* _YOUR TASK_:
Your reply should be the entries, output word for word, with each picture omitted.

[Transcribed page contents]
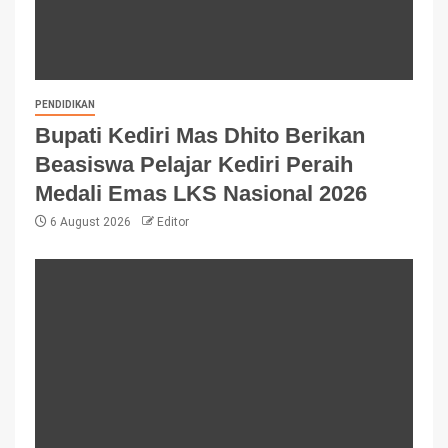
PENDIDIKAN
Bupati Kediri Mas Dhito Berikan
Beasiswa Pelajar Kediri Peraih
Medali Emas LKS Nasional 2026
6 August 2026
Editor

* _RESULT_:
PENDIDIKAN
Bupati Kediri Mas Dhito Berikan
Beasiswa Pelajar Kediri Peraih
Medali Emas LKS Nasional 2026
6 August 2026
Editor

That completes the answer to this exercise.